TASK INSTRUCTIONS: Please copy exactly the lines that begin with the one containing "CentreCOM AR" and end with the last line of the entries.
***
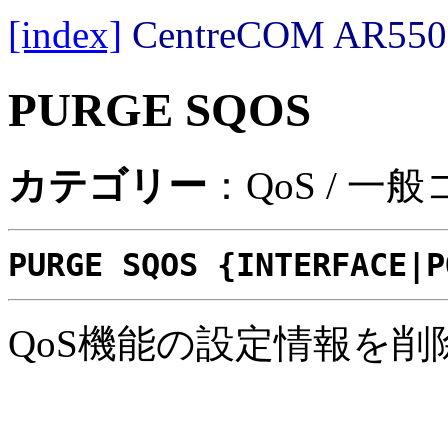
[index]
CentreCOM AR
PURGE SQOS
カテゴリー
：QoS / 一
PURGE SQOS {INTERFACE|P
QoS機能の設定情報を削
***
ANSWER BOX:
CentreCOM AR
PURGE SQOS
カテゴリー
：QoS / 一
PURGE SQOS {INTERFACE|P
QoS機能の設定情報を削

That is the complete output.